The imposter snorted imperiously. “Of course not, you despicable Neopian Lupe.
I was created by aliens who look amazingly like you from a distant planet and
teleported here to aid in the eventual invasion and destruction of it. And first,
I must destroy every enemy of Al.”
Hollypaw blinked. “Oooookay then… But enough is enough. I can’t let a Chia…
even a Chia dressed that cool… through this forest!” With that, she charged
once again. The Imposter yawned, then his eyes turned to a light blue. A shockwave
of icy energy blew into Hollypaw, and froze her midpounce.
The Imposter smiled. “I forgot to mention I have super evil powers.” He waddled
away, humming. Hollypaw, her face frozen in an expression of surprise, fell
over.
The Imposter suddenly ran into Peacepaw’s domain. “Hm… This is the home of
another of Al’s enemies…”
“Welcome Friend!” The loving Lupe smiled, popping out from behind a tree.
“This is our utopia, where we can enjoy our lives and sing songs about happi-AAAAAACK!!”
The imposter had grabbed Peacepaw around the neck. “Sing one happy song and
I’ll make you eat your tail.”
“Woah, man, let’s not get narky here, can’t we all just get aloOOOOOCK!!”
“QUIET FOOL! Where is the one named Creeper?” Peacepaw clutched feebly at
the Imposter’s arm. “Another mile that way, in the hidden tree house. Please,
I just want to be friends.” Peacepaw was dropped onto the ground, clasping his
neck and gasping.
“Thank you.”
The Imposter was about to leave when Peacepaw decided to open his big mouth.
“Hey, would you like a rice cake to see you off?”
The imposter whirled around, his face full of menace. “That is enough, Lupe.”

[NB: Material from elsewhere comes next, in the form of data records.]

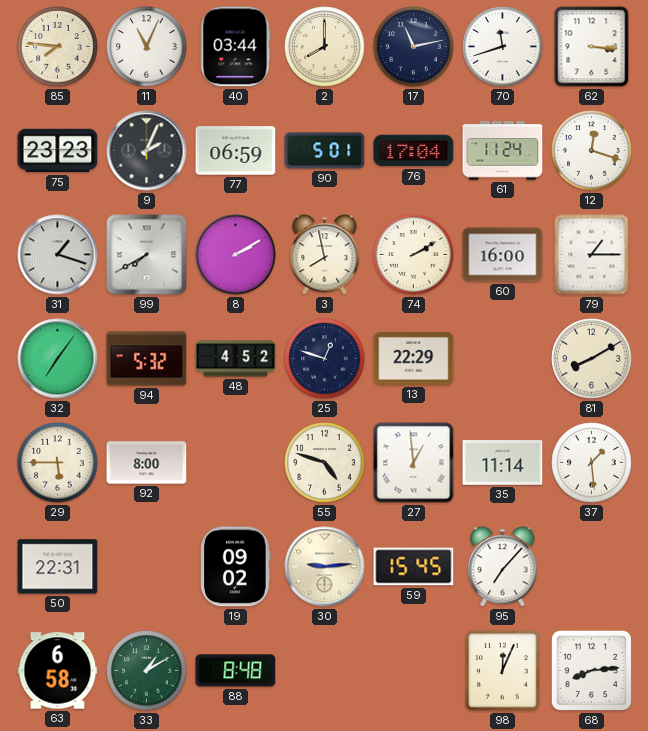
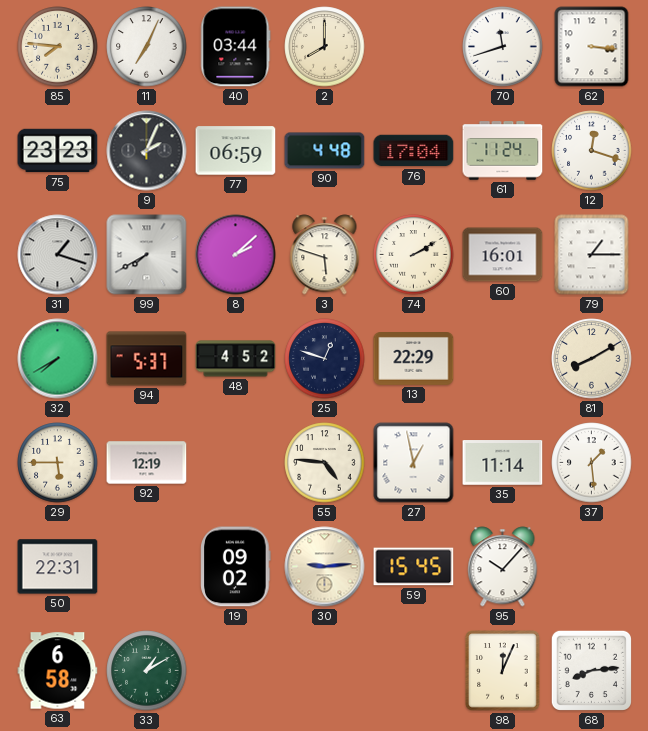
11: 11:04 -> 7:04
17: 11:13 -> none
90: 5:01 -> 4:48
8: 2:10 -> 2:08
3: 7:58 -> 5:48
60: 16:00 -> 16:01
32: 7:06 -> 7:40
94: 5:32 -> 5:37
92: 8:00 -> 12:19
55: 4:48 -> 4:46
27: 12:59 -> 12:58
95: 7:07 -> 10:07
88: 8:48 -> none
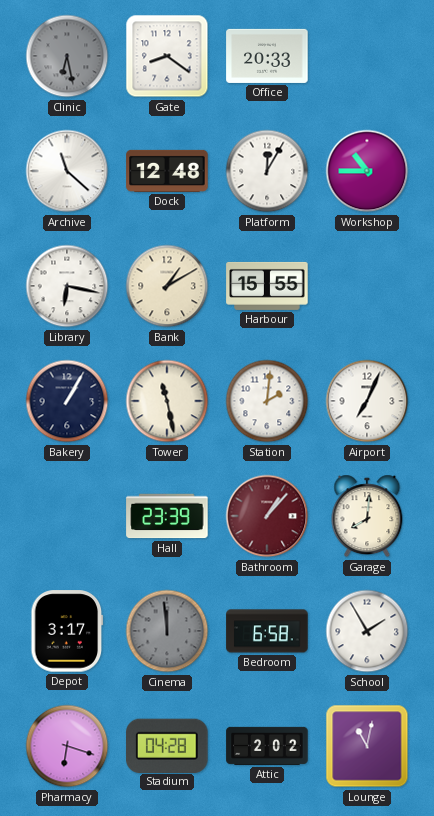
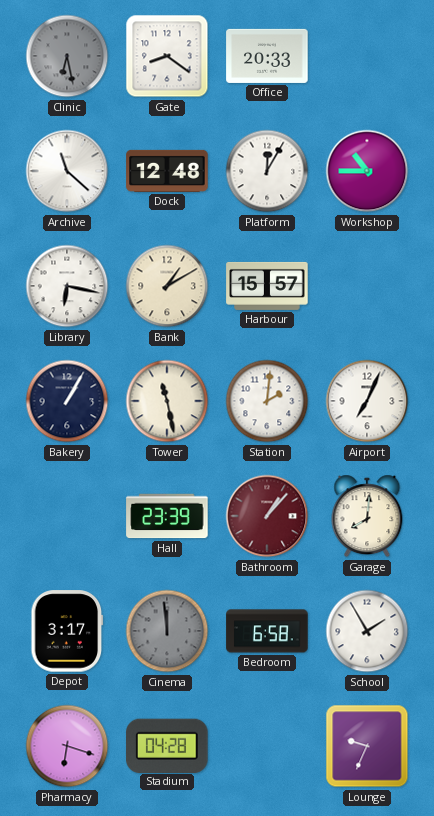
Harbour: 15:55 -> 15:57
Attic: 2:02 -> none
Lounge: 11:02 -> 9:34
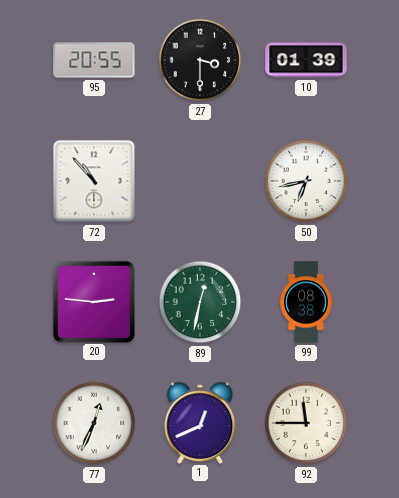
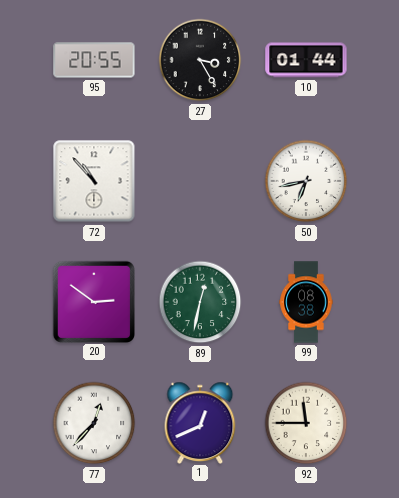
27: 3:30 -> 3:25
10: 01:39 -> 01:44
20: 2:46 -> 2:51
77: 12:34 -> 12:37
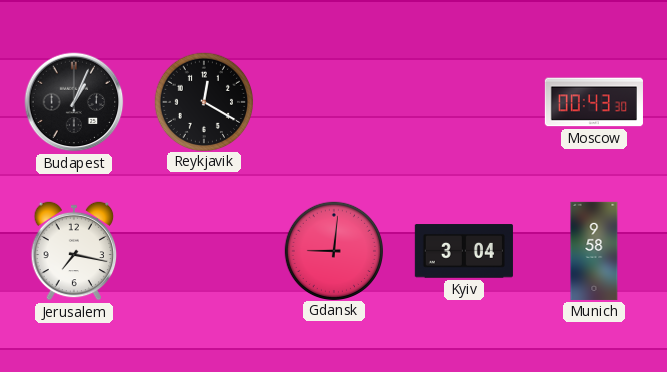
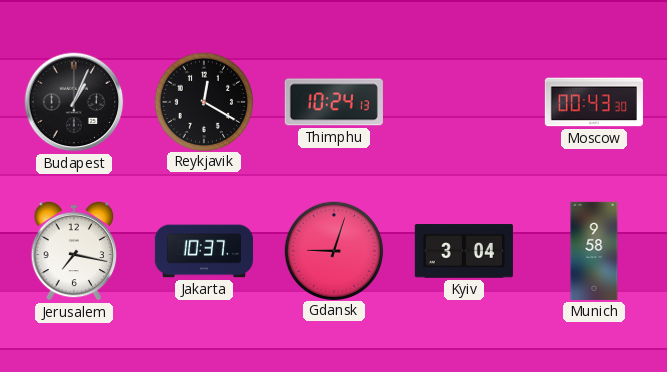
Thimphu: none -> 10:24
Jakarta: none -> 10:37
Gdansk: 9:01 -> 9:03
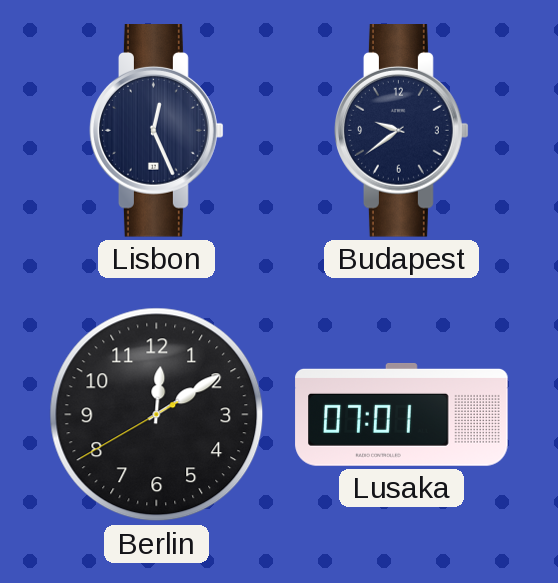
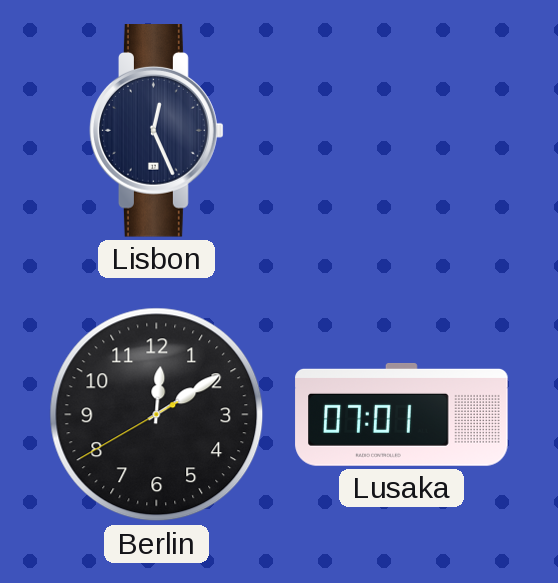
Budapest: 9:39 -> none
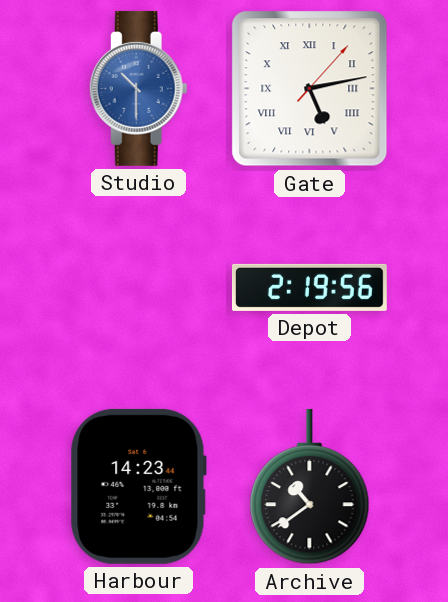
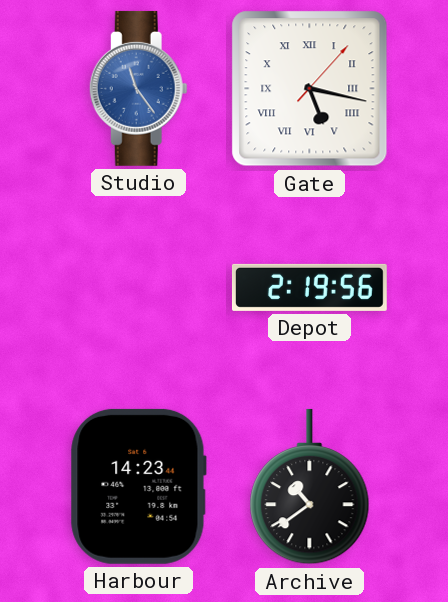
Studio: 10:30 -> 11:24
Gate: 5:13 -> 5:17
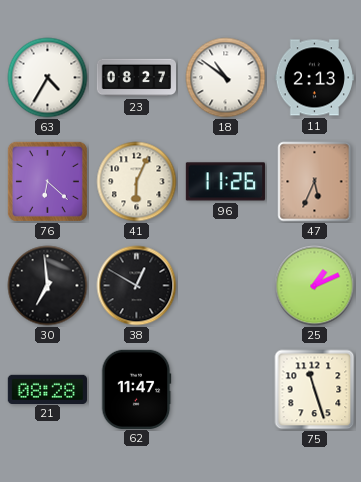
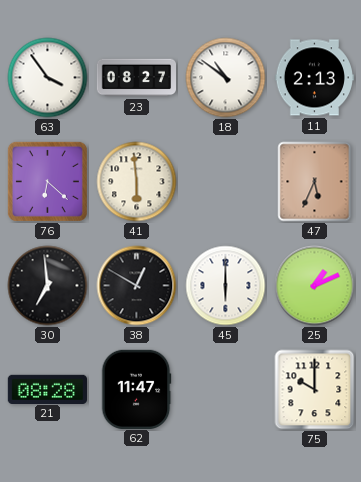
63: 4:35 -> 3:54
41: 6:04 -> 5:59
96: 11:26 -> none
45: none -> 6:00
75: 11:27 -> 10:00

With a quick grab and a hard toss, Peacepaw was hurled into a nearby tree, his
head sticking out of the other side of the trunk. “What… a… nark…” He managed,
before collapsing.
Right at that moment, Al was waddling into Lupe Forest. He carried his handy
dandy tape recorder, notebook, camera, and also a few potions on the occasion
he had to fight. Fluffy followed behind him, armed with his headphones and M*YNCI
CD and prepared to assist his owner should he get into another mess. “All right,
we just need to find a test subject…” He looked into his notebook of Lupes.
“Hm…”
The Imposter waddled up the path, his thoughts wandering. “I can almost feel
him, that monstrously ugly goody-two shoes, simpering along the path, getting
closer into my range, and then meeting his impossible to escape doom…”
Al waddled down the path, his thoughts wandering. “I wonder… should I make
the spaghetti with that new oregano-based sauce, or should I stick to garlic?”